Die Wissenschaftler haben den zugrundeliegenden Mechanismus akribisch bis ins kleinste Detail entschlüsselt. Dabei machten sie sich das Wissen zunutze, dass einige Teile des Genoms, das sogenannte Heterochromatin, dicht gepackt sind, was die Transkription von Genen in diesen Regionen verhindert. Diese Regionen werden daher auch als „still“ („silent“) bezeichnet. Kontrolliert werden sie durch sogenannte epigenetische Mechanismen, d. h. durch Prozesse, die nicht die Gene als solche betreffen, sondern ihre allgemeine Verpackung und Zugänglichkeit im Genom. Eines der interessantesten Ergebnisse der aktuellen Studie ist, dass diese normalerweise unzugänglichen oder „stillen“ Bereiche unserer DNA in der Abwesenheit von p53 transkribiert wurden, was katastrophale Folgen hatte.

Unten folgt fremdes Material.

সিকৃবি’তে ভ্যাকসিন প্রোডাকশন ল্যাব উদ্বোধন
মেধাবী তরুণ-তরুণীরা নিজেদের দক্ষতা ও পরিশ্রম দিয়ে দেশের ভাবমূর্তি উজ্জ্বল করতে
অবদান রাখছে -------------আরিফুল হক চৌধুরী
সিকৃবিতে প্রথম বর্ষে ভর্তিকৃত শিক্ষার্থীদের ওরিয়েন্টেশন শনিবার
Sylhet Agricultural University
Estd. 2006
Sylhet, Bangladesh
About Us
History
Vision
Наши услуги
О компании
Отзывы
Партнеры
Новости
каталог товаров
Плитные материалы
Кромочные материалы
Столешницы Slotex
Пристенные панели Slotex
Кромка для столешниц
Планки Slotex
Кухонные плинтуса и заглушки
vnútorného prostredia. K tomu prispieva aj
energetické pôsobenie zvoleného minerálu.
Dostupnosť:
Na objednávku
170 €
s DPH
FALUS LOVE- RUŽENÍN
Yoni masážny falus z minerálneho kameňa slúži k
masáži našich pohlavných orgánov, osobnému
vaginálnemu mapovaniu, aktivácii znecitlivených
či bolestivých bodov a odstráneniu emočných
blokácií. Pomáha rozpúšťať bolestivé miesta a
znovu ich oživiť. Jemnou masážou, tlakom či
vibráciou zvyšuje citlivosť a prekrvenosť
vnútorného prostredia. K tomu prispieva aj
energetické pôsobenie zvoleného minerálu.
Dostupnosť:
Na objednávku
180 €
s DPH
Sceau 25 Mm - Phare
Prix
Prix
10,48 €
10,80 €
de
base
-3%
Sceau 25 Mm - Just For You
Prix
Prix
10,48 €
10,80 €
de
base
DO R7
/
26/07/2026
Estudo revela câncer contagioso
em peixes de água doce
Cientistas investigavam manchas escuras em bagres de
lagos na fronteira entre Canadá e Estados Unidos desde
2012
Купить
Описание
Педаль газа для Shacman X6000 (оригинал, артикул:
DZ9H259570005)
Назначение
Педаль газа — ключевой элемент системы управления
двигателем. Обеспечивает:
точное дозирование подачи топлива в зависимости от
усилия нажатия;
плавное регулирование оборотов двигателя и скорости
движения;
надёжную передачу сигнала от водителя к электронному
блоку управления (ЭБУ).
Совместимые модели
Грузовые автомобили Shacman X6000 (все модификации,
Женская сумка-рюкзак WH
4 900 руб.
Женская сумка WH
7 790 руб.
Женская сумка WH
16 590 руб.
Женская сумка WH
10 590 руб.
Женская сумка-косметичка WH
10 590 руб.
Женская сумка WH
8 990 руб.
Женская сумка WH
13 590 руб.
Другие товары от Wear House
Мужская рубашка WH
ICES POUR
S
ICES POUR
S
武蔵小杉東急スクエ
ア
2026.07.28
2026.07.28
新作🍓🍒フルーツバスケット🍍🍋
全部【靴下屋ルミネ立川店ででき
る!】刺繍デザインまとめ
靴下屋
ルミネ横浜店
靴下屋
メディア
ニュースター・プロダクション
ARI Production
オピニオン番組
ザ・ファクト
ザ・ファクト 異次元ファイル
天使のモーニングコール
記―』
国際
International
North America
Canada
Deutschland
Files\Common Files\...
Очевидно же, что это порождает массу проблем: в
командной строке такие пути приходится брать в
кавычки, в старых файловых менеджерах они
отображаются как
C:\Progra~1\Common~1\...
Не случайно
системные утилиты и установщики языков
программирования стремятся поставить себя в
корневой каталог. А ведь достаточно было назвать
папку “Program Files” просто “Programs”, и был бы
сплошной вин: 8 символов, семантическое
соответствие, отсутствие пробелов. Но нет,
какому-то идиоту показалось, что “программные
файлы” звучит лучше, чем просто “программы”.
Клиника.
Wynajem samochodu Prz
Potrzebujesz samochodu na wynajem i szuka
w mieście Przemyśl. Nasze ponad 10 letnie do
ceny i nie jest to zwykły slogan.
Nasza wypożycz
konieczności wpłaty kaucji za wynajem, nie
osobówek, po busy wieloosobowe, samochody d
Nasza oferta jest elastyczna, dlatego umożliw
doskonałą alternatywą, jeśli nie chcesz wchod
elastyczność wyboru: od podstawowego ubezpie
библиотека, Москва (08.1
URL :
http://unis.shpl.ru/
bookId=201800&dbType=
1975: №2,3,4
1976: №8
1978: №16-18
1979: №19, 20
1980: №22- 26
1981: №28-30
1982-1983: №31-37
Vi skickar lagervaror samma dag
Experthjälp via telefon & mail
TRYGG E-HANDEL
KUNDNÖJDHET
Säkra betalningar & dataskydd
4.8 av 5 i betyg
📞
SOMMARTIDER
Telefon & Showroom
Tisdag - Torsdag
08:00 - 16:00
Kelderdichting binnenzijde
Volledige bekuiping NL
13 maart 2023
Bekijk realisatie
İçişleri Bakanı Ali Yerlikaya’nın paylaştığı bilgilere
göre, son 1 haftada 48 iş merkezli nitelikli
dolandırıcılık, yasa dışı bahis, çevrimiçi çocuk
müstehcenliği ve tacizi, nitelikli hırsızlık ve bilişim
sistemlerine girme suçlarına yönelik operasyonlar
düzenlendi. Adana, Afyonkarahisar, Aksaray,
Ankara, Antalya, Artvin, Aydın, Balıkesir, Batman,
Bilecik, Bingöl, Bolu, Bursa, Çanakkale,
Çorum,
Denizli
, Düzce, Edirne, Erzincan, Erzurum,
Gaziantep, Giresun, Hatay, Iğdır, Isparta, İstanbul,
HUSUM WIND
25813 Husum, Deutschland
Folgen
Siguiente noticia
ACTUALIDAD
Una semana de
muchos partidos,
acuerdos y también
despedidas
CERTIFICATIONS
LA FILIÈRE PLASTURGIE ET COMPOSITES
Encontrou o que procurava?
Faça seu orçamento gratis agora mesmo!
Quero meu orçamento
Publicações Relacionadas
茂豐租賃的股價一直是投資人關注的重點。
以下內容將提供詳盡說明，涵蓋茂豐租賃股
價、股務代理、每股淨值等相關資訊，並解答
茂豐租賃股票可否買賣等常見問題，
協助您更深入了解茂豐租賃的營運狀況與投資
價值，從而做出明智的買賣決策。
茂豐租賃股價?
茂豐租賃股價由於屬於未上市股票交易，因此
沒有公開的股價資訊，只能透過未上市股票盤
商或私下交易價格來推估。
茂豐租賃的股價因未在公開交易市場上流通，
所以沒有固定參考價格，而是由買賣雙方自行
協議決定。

Wechselwirkung zwischen p53-gesteuertem Stoffwechsel und epigenetischer Integrität
„Normalerweise sollte die Transkription dieser Bereiche des Genoms unter strikter Kontrolle stehen, und p53 ist der Schlüssel, um ihre Informationen unter Verschluss zu halten, indem es den Stoffwechsel in einer Weise steuert, die das Heterochromatin unzugänglich macht“, so Amelio. Wenn diese Funktion von p53 fehlt, wie bei Tumoren mit inaktivem p53, verliert die Zelle ihre metabolische Homöostase, und die im Heterochromatin verborgene Information wird in anormaler Weise zugänglich und transkribiert. Dies verursacht so viele Schäden, dass die Zellen in einen Zustand genomischer Instabilität versetzt werden, der das Fortschreiten von Krebs begünstigt und verschlimmert. „Durch die Entschlüsselung dieses Mechanismus konnten wir zeigen, dass es eine Verbindung zwischen Stoffwechsel, epigenetischer Integrität und genomischer Stabilität gibt. Und wir konnten nachweisen, dass p53 der Schalter ist, der den Ein-/Aus-Status dieses Schutzsystems bei der Reaktion auf Umweltstress steuert“, fasst Amelio die Ergebnisse zusammen.
Die Frage, wie Tumore mit inaktivem p53 genomisch instabil werden, beschäftigte die Wissenschaft schon seit geraumer Zeit. „Jetzt haben wir Gewissheit, dass bei diesen Tumoren ein Problem auf der Stoffwechselebene vorliegt, das sich in der Integrität des Epigenoms widerspiegelt. Daher sollte p53 eigentlich Beschützer des (Epi-)Genoms heißen. Diese Erkenntnis kann ein entscheidender Wegweiser für die gezielte Erforschung potenzieller therapeutischer Strategien für diese sehr häufigen Krebsarten sein, bei denen p53 inaktiviert ist“, so Amelio abschließend.